Diners at Relish in Ecclesall Road had the dubious honour of tasting my culinary handiwork this week.
It’s a long time since I cooked for anyone other than family and friends, but when head chef Jack Baker asked me to help try out some recipes for a new cook book, it was an offer I couldn’t refuse…
There’s nothing more annoying than following a recipe to the letter – and then discovering you still have 100g of flour left at the end. And it’s all very well for chefs to say ‘make the pastry’ or ‘bake until cooked’, but us mere mortals need detailed, step-by-step instructions.

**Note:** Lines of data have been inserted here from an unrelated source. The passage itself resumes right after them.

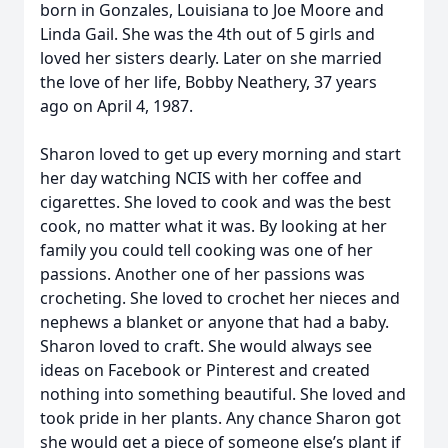
born in Gonzales, Louisiana to Joe Moore and
Linda Gail. She was the 4th out of 5 girls and
loved her sisters dearly. Later on she married
the love of her life, Bobby Neathery, 37 years
ago on April 4, 1987.
Sharon loved to get up every morning and start
her day watching NCIS with her coffee and
cigarettes. She loved to cook and was the best
cook, no matter what it was. By looking at her
family you could tell cooking was one of her
passions. Another one of her passions was
crocheting. She loved to crochet her nieces and
nephews a blanket or anyone that had a baby.
Sharon loved to craft. She would always see
ideas on Facebook or Pinterest and created
nothing into something beautiful. She loved and
took pride in her plants. Any chance Sharon got
she would get a piece of someone else’s plant if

Which is why a series of amateur cooks have been roped in over the last week or so to test recipes for a new book being planned by Richard Smith’s restaurants and Thornbridge Brewery.
My first task was to follow the recipe for suet-crust pastry, flavoured with two kinds of mustard and cheese.
Then I had to fry chunks of steak until they were good and brown (most important for flavour, I learned) and deglaze the pan with ale.
After adding vegetables, stock – and Henderson’s Relish – I left it to cook and got down to making the burgers, using several pounds of finest, freshly-minced rump steak.
It was tough work, slaving over a hot stove, so I was thrilled to discover that my next instruction was to eat my artistically-assembled creation!
Lunch over, I completed my day’s work under Jack’s watchful eye – and was rewarded with two oven-ready steak and ale pies and a badge of honour in the form of a burnt hand.
I just hope other diners enjoyed the pies as much as we did. Bring on that new cook book!